• What needs to be done: Repeat exactly, and only, the lines from the one containing "Carolina Nationals Tickets" through the last line of the data below.

• Given information:
------------------------------------------------

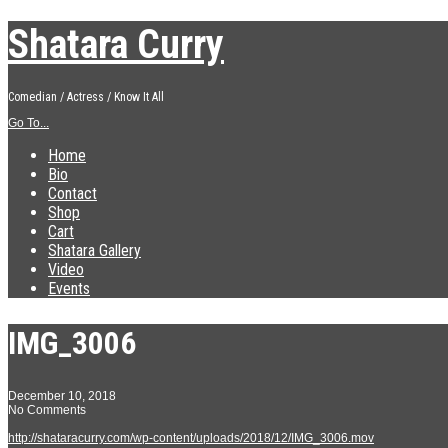
Shatara Curry
Comedian / Actress / Know It All
Go To...
Home
Bio
Contact
Shop
Cart
Shatara Gallery
Video
Events
IMG_3006
December 10, 2018
No Comments
http://shataracurry.com/wp-content/uploads/2018/12/IMG_3006.mov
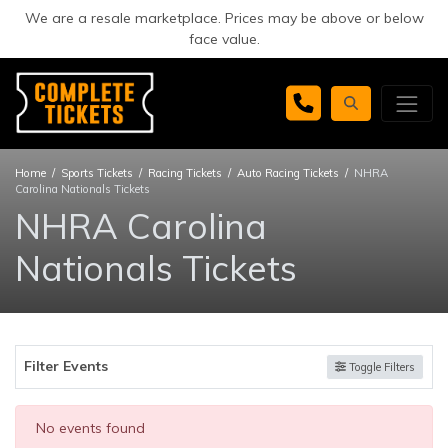
We are a resale marketplace. Prices may be above or below
face value.
Home
Sports Tickets
Racing Tickets
Auto Racing Tickets
NHRA
Carolina Nationals Tickets
NHRA Carolina
Nationals Tickets
Filter Events
Toggle Filters
No events found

------------------------------------------------

• Answer area:
Carolina Nationals Tickets
NHRA Carolina
Nationals Tickets
Filter Events
Toggle Filters
No events found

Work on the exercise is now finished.